As anti-PD1 clinical trials are adopting their cut-offs regardless of staining intensity [3, 4], we focused our analyses using this approach and selecting 1% (second line nivolumab, pembrolizumab), 25% (proposed for durvalumab), and 50% (first line pembrolizumab) as cut-offs. With these cut-offs, TC was 32%, 20.8%, and 14.4% PD-L1 positive, respectively. While these rates were lower than those reported in advanced NSCLC from phase 3 nivolumab (CheckMate 017 and 057) [1, 3] and pembrolizumab (KEYNOTE 10) trials [4], they were within range of positivity rates reported in other studies that evaluated the prognostic value of PD-L1 staining in early stage NSCLC (Table 1; supplementary Table S9, available at Annals of Oncology online). Nevertheless, proper comparison of PD-L1 expression in advanced vs. early stage NSCLC tumors is warranted.

Using the 1%, 25%, and 50% cut-offs for TC and 1%, 10%, and 25% for IC, PD-L1 expression was not prognostic in the LACE-Bio patients who received surgery alone. Exploratory analyses were carried out to study the prognostic value of PD-L1 using different approaches (design variables formed from the quartiles, martingale residuals and data-oriented approach). In fact, exploratory analyses with 10% increments, as well as design variables formed from the quartiles, martingale residuals and data-oriented approach for studying the form of continuous markers (non-linear association), did not identify any cut-off that made PDL1 a prognostic factor (supplementary Figure S3, available at Annals of Oncology online). As additional prognostic analyses, we considered the proposed adenocarcinoma grading in 3 groups (low, intermediate and high grade).[19] While no patient was classified into low grade, 174 (17.7%) and 215 (21.9%) patients were classified in intermediate and high grade, respectively. Consistent with our previous report [11], we observed a significant overall prognostic value of histology (squamous cell carcinoma, adenocarcinoma intermediate grade, adenocarcinoma high grade, and other NSCLC) for DFS but not for OS, with high grade adenocarcinoma patients having significantly poorer prognosis. However, the prognostic value of PD-L1-based markers remains not significant when considering histology with adenocarcinoma histological subtypes (data not shown).

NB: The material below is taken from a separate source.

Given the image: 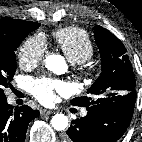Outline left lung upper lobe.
I'll use <instances>...</instances> for the list:
<instances>
[{"label": "left lung upper lobe", "mask_w": 142, "mask_h": 142, "mask_svg": "<svg viewBox=\"0 0 142 142\" xmlns=\"http://www.w3.org/2000/svg\"><path fill=\"white\" fill-rule=\"evenodd\" d=\"M101 54L102 72L88 89V96L77 97L71 104L89 107L114 101H136L135 75L122 42L101 26L94 28Z\"/></svg>", "instance_id": "obj_1"}]
</instances>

This study presented a unique opportunity to evaluate the potential role of PD-L1 expression in the benefit of adjuvant chemotherapy, a standard of care for stage II-IIIA NSCLC. We have shown that PD-L1 expression has no differential effect on the survival benefit from adjuvant chemotherapy in early stage completely resected NSCLC patients (Table 3). This information may be useful in the future when interpreting the results of immune checkpoint therapies in the adjuvant setting in the BR.31 [NCT02273375], KEYNOTE-091/PEARLS [NCT02504372], and ANVIL [NCT02595944] trials.

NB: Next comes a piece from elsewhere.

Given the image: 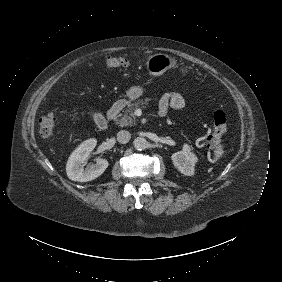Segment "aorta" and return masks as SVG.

Our data showed that PD-L1 positivity was lower in EGFR mutant than in WT adenocarcinoma, although the differences did not reach statistical significance. In contrast, PD-L1 positivity at 1% and 25% TC cut-off was more frequent in patients with KRAS mutant NSCLC after multivariable adjustment. In CheckMate 057 [3], among the non-squamous NSCLC patients, subgroup analyses showed that nivolumab did not demonstrate survival benefit in patients with EGFR-mutated tumors compared with docetaxel. In contrast, survival benefit appeared to be greater in patients with KRAS mutant than WT tumors. However, it was unclear whether these differences were related to PD-L1 expression, as relationships between PD-L1 expression and EGFR and KRAS mutation status were not reported. In KEYNOTE-001 [2], PD-L1 expression was not different in EGFR mutant or WT tumors, while it was higher in patients with KRAS mutated (44.2%) compared with WT (26.8%) tumors. Among studies that used a validated PD-L1 antibody (Table 1), Cooper et al. [20] also observed lower frequency of PD-L1 positivity in EGFR mutated and higher positivity in KRAS mutant NSCLC, although the differences were not statistically significant due to low sample size. Calles et al. [21] recently reported that in KRAS-mutant lung cancer, strong PD-L1 expression was positively correlated with smoking status including pack-years. Interestingly, we found that TP53 mutation, which is commonly regarded as a guardian of genomic stability and DNA repair, has no relationship with PD-L1 expression.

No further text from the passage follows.